HSBC’s Exit Is Another Bank’s Gain
Need another reminder that scale matters?
This past Wednesday, London-based HSBC Holdings announced its plans to exit retail banking for most individual and small business customers in the United States. While the 13th largest bank by assets in the country intends to retain a small physical presence, it does so to serve high net worth clients in the U.S.
So what gives? Noel Quinn, Group Chief Executive of HSBC, stated in a press release about the move:
“We are pleased to announce the sale of the domestic mass market of our US retail banking business. They are good businesses, but we lacked the scale to compete.”
Year after year, we survey officers and directors to gauge their appetite for growth. And year after year, scale is an underlying theme that ties back to an institution's survival.
Readers appreciate the challenges facing many in our highly competitive industry. Today, as one business gets smaller, two others stand to benefit.
Citizens Bank, part of Providence, Rhode Island-based Citizens Financial Group, agreed to purchase HSBC’s East Coast mass market and retail business banking businesses, which includes 80 branches and around 800,000 customer relationships with approximately $9.2 billion in deposits and $2.2 billion in loans.
In parallel, Los Angeles-based Cathay Bank, the bank unit of Cathay General Bancorp, entered into an agreement to purchase the West Coast mass market and retail business banking businesses — including 10 branches and approximately 50,000 customer relationships with $1 billion in deposits and $800 million of outstanding loans.

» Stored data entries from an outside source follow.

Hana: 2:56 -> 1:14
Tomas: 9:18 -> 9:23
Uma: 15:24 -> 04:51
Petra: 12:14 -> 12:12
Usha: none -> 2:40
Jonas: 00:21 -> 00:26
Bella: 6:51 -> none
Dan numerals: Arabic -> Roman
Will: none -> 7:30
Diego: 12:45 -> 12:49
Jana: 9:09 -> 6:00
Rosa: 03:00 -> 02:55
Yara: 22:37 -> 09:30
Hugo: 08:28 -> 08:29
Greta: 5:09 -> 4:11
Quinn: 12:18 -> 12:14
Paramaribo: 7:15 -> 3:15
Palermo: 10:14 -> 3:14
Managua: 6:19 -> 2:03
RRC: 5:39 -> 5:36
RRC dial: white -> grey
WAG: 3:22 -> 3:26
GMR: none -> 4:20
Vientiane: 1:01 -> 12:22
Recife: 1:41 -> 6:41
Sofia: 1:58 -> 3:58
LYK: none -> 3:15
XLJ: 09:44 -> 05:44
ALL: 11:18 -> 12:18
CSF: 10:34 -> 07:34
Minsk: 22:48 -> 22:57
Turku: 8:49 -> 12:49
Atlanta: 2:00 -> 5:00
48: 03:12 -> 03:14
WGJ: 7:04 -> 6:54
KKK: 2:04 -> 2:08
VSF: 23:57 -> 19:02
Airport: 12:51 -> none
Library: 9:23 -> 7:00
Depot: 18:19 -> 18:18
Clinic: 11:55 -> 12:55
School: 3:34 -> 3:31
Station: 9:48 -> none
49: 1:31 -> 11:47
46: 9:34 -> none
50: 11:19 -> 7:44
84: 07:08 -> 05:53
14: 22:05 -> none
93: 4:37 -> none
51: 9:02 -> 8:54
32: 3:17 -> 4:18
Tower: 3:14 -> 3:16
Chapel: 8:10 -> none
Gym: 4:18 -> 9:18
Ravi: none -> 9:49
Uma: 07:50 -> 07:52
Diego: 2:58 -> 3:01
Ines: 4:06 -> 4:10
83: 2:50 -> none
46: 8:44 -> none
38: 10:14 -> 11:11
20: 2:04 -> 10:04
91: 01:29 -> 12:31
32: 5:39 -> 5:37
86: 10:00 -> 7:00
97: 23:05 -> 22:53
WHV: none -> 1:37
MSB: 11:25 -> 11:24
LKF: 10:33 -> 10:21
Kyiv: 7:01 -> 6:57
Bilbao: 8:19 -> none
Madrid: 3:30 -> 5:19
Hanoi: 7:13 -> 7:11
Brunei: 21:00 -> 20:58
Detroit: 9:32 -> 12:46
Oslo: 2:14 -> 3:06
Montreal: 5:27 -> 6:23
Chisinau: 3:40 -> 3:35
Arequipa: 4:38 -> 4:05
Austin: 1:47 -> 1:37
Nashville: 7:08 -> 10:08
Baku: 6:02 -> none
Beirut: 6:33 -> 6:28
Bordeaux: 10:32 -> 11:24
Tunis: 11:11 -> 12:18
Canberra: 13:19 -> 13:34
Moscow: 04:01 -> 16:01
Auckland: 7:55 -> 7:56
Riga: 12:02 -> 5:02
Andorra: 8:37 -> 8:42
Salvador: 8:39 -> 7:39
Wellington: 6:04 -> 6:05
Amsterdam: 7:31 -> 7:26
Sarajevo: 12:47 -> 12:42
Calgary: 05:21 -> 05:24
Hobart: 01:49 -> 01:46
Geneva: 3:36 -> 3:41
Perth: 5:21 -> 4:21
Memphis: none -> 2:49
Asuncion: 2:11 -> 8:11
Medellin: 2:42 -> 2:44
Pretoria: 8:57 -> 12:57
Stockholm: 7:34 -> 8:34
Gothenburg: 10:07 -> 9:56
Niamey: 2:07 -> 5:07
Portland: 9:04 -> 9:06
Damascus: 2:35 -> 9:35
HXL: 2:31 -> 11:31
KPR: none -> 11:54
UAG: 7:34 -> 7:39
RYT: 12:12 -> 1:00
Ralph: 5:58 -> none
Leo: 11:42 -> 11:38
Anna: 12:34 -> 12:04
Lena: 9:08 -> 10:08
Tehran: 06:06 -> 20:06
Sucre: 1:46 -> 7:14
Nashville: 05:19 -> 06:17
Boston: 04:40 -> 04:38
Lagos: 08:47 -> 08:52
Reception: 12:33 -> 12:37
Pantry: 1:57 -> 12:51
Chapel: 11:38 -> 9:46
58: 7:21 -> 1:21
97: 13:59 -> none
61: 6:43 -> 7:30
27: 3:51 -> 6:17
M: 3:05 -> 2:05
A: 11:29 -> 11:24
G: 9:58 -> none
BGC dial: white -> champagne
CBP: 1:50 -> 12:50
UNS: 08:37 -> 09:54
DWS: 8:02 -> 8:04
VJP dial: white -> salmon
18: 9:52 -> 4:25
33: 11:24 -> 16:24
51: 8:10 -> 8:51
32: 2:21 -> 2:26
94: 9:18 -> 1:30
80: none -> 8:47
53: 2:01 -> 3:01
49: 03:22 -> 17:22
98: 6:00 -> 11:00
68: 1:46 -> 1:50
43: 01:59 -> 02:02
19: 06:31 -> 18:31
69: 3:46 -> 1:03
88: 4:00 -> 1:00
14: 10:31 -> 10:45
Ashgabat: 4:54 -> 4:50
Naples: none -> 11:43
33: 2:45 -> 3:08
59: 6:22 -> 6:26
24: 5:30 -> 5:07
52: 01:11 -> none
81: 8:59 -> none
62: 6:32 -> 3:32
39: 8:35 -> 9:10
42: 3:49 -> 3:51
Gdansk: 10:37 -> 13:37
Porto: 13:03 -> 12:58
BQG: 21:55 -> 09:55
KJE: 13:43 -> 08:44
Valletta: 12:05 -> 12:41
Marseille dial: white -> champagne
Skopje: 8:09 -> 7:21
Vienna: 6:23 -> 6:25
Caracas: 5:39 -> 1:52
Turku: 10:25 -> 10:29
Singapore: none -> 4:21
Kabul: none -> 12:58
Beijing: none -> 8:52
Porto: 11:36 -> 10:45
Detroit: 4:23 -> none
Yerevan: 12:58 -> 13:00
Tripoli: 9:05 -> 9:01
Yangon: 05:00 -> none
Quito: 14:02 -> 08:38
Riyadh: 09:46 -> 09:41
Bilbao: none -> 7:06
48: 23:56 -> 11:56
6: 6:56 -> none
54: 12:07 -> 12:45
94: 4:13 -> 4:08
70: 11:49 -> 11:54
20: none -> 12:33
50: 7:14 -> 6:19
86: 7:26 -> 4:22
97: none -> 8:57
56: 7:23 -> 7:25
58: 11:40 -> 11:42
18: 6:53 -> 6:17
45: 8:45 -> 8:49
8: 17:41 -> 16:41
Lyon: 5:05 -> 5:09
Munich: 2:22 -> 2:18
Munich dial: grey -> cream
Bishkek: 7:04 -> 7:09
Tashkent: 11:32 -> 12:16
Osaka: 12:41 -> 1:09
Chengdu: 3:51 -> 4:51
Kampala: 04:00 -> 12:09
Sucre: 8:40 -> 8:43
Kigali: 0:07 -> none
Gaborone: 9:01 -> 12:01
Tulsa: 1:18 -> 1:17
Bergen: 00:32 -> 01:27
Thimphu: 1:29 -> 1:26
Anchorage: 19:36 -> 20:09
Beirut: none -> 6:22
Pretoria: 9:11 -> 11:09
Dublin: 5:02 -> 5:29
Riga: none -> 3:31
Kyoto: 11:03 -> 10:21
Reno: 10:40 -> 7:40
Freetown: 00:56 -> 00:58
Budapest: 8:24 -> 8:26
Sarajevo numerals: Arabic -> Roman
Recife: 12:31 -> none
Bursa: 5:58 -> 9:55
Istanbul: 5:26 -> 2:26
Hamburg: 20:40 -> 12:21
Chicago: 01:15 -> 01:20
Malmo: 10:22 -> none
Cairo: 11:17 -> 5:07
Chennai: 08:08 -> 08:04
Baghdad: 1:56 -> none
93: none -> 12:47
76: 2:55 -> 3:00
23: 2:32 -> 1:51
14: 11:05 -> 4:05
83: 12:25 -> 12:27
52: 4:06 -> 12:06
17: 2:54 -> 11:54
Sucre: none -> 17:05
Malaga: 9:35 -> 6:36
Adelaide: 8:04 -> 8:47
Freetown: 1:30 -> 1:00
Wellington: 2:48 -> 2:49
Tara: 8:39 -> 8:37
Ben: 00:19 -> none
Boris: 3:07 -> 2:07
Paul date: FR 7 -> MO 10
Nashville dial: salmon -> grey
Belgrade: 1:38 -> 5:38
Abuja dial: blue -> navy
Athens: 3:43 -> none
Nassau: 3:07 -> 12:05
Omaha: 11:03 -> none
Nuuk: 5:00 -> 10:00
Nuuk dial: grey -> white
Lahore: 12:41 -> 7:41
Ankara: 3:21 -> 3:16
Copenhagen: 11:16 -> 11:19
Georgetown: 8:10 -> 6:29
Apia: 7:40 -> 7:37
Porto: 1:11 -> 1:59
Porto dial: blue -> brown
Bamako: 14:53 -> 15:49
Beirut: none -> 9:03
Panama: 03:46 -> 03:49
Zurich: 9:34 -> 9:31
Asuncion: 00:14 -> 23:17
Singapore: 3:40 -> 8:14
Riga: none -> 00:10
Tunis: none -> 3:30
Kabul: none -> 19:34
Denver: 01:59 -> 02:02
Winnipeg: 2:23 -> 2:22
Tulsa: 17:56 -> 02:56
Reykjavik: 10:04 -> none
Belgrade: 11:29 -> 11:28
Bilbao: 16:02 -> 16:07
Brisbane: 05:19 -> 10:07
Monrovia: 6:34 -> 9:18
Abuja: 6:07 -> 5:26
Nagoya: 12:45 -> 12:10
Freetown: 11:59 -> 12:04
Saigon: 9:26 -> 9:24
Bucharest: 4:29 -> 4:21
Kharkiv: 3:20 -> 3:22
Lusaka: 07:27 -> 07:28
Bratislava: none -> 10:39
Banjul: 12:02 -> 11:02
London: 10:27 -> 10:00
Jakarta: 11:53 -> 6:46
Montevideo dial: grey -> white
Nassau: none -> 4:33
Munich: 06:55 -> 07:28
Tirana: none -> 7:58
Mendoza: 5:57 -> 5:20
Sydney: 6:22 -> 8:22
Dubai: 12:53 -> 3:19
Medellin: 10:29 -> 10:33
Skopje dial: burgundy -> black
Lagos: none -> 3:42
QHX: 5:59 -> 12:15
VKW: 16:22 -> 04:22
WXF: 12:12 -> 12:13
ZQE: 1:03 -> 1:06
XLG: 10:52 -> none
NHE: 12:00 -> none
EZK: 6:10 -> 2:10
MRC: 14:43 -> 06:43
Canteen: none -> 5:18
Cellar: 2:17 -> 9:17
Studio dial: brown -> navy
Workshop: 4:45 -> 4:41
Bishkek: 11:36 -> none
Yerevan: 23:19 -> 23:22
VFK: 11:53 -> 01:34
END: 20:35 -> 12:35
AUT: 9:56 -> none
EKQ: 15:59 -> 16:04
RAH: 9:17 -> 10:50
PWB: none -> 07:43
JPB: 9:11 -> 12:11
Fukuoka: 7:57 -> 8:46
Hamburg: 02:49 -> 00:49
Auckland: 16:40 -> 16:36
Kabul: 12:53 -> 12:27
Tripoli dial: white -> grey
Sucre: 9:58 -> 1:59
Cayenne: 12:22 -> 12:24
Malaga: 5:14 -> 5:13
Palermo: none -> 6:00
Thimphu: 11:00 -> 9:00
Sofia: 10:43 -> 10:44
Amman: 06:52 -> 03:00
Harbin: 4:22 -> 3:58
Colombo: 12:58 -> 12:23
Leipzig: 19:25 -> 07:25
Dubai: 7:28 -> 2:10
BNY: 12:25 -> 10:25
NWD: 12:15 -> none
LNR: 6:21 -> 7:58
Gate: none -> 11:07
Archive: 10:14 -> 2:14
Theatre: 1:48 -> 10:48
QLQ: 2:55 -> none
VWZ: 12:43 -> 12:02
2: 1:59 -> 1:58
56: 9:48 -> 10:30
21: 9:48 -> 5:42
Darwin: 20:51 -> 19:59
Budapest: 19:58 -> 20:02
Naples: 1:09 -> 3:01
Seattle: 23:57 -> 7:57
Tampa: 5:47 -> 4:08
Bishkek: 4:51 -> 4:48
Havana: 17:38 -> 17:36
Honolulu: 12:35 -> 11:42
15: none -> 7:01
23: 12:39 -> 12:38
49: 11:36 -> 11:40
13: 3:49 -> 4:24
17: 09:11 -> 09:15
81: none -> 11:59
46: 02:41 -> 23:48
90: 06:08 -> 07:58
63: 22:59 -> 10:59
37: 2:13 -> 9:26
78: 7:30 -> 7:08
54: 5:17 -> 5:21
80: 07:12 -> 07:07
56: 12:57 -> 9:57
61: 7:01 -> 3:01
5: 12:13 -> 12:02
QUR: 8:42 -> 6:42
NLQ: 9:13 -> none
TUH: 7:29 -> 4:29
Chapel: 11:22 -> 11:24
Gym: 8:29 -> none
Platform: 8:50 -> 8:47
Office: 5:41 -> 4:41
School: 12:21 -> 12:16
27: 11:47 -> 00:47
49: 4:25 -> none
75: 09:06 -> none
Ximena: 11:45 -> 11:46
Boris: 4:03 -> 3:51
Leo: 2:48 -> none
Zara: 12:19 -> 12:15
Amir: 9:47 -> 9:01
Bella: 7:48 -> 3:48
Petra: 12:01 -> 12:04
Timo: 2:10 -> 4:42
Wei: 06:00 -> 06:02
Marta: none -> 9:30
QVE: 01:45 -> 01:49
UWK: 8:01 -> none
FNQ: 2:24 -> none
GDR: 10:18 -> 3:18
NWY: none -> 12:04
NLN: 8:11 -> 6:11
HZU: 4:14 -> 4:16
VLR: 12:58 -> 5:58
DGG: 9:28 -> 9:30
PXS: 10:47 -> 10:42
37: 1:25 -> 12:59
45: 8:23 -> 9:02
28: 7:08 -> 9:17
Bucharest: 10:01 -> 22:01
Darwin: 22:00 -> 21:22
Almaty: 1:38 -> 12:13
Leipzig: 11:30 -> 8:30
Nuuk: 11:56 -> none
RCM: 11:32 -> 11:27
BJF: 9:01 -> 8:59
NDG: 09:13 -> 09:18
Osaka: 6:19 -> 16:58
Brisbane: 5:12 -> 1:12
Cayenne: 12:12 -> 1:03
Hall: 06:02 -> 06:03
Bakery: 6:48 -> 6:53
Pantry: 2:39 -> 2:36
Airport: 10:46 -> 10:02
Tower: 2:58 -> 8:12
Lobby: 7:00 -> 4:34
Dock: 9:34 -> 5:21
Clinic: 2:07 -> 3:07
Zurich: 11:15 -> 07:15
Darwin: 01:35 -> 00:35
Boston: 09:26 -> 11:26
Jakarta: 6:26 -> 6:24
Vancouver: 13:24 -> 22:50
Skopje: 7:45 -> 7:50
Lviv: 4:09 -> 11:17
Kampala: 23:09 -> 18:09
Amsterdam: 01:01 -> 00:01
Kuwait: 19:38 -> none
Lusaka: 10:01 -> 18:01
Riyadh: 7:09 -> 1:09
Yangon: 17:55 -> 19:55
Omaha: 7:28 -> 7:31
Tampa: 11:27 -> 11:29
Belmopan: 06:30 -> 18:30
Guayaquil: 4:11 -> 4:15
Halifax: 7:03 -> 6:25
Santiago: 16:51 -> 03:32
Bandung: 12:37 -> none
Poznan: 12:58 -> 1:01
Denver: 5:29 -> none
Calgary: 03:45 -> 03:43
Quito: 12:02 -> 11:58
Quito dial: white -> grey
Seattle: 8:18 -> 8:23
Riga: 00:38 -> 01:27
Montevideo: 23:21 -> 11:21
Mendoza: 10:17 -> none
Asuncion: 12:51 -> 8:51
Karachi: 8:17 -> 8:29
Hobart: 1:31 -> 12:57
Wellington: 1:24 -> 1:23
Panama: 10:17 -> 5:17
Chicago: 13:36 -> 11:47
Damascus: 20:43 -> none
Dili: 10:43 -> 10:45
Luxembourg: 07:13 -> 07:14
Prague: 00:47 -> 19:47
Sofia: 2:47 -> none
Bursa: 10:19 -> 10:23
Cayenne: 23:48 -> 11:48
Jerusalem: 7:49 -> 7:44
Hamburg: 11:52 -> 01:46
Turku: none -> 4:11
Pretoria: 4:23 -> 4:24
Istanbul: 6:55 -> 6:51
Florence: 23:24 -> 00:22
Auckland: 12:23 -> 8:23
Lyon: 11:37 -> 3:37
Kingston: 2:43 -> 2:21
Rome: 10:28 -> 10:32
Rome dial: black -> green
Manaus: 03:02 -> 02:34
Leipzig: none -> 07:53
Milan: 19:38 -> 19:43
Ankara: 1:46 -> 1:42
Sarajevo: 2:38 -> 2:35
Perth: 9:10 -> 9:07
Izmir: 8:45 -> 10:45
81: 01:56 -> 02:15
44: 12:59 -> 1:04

In the same week, Detroit-based TCF Financial Corp. announced plans to sell 14 branches to Michigan City, Indiana-based Horizon Bancorp in exchange for regulatory approval of its deal to sell to Huntington Bancshares.
Given low interest rates, banks have been able to pick up branches and deposits when the pricing for such deposits is low.
Citizens said it paid a 2% premium for the deposits and estimated that the branch deal is immediately accretive to earnings per share, generating an internal rate of return of about 20%. Horizon Bancorp noted it’s paying a 1.75% deposit premium to buy the Michigan branches.
Banks clearly have not lost interest in buying branches and acquiring deposits, following the logic of buying when prices are low. But these branch deals are about so much more: acquiring customer relationships, improving balance sheets and growing loans.
Banking’s “great game” — M&A — continues to pick up speed as we head into warmer months. This week’s announcement from HSBC shows once again that scale really does matter. And so does timing.